Accordingly, defendants Nouveau and West Gramercy's motions for summary judgment pursuant to CPLR § 3212 to dismiss plaintiff s complaint as against them will be granted. And after searching the record, plaintiffs claims as against The Moinian Group, S&S, and Allstar will also be dismissed (see generally Hahvani v Boris Kogan & Assocs., P.C., 199 A.D.3d 413 [1st Dept 2021]; Bd. of Mgrs. of 1984 Thompson St. Condominium v 184 Thompson St. Owner LLC, 106 A.D.3d 542 [1st Dept 2013]).
Since plaintiffs complaint will be dismissed, it renders his cross-motion for spoliation sanctions based on defendant's failure to produce a maintenance log moot. Nevertheless, the First Department already affirmed denial of plaintiffs motion to compel supplemental discovery (see Appellate Order 11/17/22, NYSCEF Doc No 282). The Court reasoned that
Defendants have responded to and complied with numerous discovery demands and orders throughout this seven-year litigation. Defendants have produced multiple deposition witnesses, provided all available items, including the exchange of countless maintenance/work tickets, whose entries duplicate the missing logbook, and provided Jackson affidavits that described their reasonable and diligent search for the rear elevator maintenance contract and the March 2022 logbook pertaining to the rear elevator that is the subject of plaintiff s negligence action.(Walsh v W. Gramercy As socs. LLC, 210 A.D.3d 547, 548 [1st Dept 2022]). Therefore, due to the extensive discovery provided by defendants and specifically, the work tickets that duplicate the missing logbook, plaintiffs stated reasons for spoliation sanctions are unavailing.
Additionally, the DOB violations of the elevator were found by DOB to be corrected (DOB Inspections, p 3, NYSCEF Doc No 368).
Defendants are also not required by law to comply with ANSI standards since it "has not been adopted by or incorporated into New York City's elevator code and ANSI itself is not a statute, ordinance or regulation. Thus, a violation thereof is not evidence of negligence" (Bradley v HWA 1290 III LLC, 157 A.D.3d 627, 633 [1st Dept 2018]).
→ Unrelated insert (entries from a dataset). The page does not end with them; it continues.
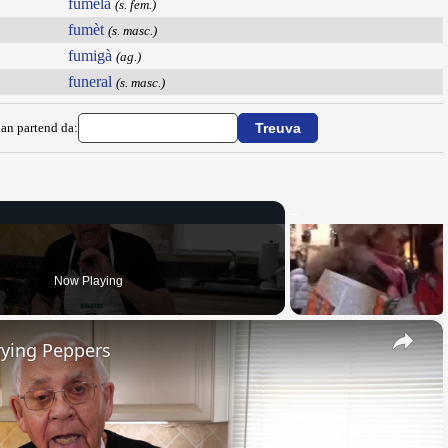
fumela
(s. fem.)
fumèt
(s. masc.)
fumigà
(ag.)
funeral
(s. masc.)
ian partend da:
Now Playing
×
rying Peppers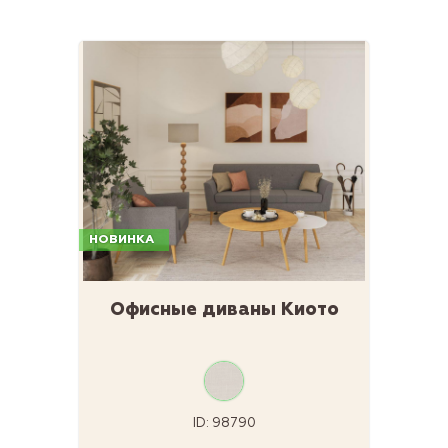
НОВИНКА
Офисные диваны Киото
ID: 98790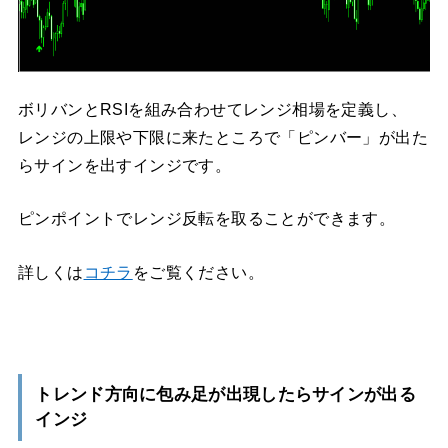
ボリバンとRSIを組み合わせてレンジ相場を定義し、
レンジの上限や下限に来たところで「ピンバー」が出た
らサインを出すインジです。
ピンポイントでレンジ反転を取ることができます。
詳しくは
コチラ
をご覧ください。
トレンド方向に包み足が出現したらサインが出る
インジ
Accordingly, plaintiffs cross-motion for spoliation sanctions will be denied.
Indemnification
Since plaintiffs claims as against all defendants will be dismissed, all cross-claims by defendants seeking indemnification and contribution from one another will be denied.
Accordingly, it is hereby
ORDERED that moving defendants Nouveau and West Gramercy's motions for summary judgment (mot seq no's 009, 010) dismissing the complaint are granted and the complaint is dismissed as against defendants West Gramercy and Nouveau; and it is further
ORDERED that, after searching the record, plaintiffs claims against defendants Josephson, LLC d/b/a The Moinian Group, S&S Equities of NY &NJ Inc, and Allstar Elevator & Escalator Inspection Agency, Inc. are dismissed; and it is further
ORDERED that plaintiffs cross-motion for spoliation sanctions is denied; and it is further
ORDERED that the Clerk shall enter judgment accordingly, together with costs and disbursements to the appearing defendants to be taxed by the Clerk upon submission of an appropriate bill of costs.